A disputa comercial entre o presidente norte-americano Donald Trump e o líder chinês, Xi Jinping, parece não ter intimidado o bilionário sul-africano Elon Musk, dono da maior fabricante global de carros elétricos, a Tesla. Na sexta-feira da semana passada, a companhia inaugurou sua primeira fábrica de capital próprio na Ásia, depois de pouco mais de 10 meses de construção.
Apelida de gigafactory, em razão de suas dimensões e capacidade de produzir, de imediato, 250 mil veículos por ano, a planta de Xangai abriga todas as etapas de produção de um carro, do chassi à carroceria e pintura final. O plano de Musk é dobrar a produção para 500 mil unidades anuais em 2020. Atualmente, a China é o maior mercado global de carros elétricos, responsável por comprar 50% de todos os automóveis desse tipo no mundo. No último trimestre encerrado em setembro, as vendas mais que triplicaram no país. Chegaram a 10.542 unidades, segundo a empresa de pesquisa LMC Automotive.

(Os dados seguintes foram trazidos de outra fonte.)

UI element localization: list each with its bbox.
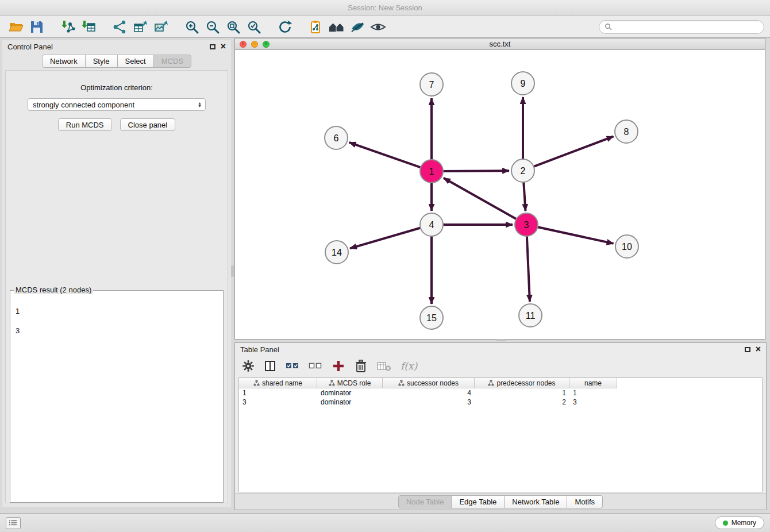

Na sexta-feira, mesmo dia em que a unidade abriu as portas, a Tesla começou a vender o Model 3. Com a função de piloto automático – que deixa o veículo com status de direção semiautônoma – o preço parte de 355.800 yuans, cerca de US$ 50,3 mil. Assim, o carro se torna o modelo mais barato da empresa à venda no mercado chinês. A inauguração foi recebida com euforia pelos investidores. Os papeis da companhia na bolsa subiram 20%.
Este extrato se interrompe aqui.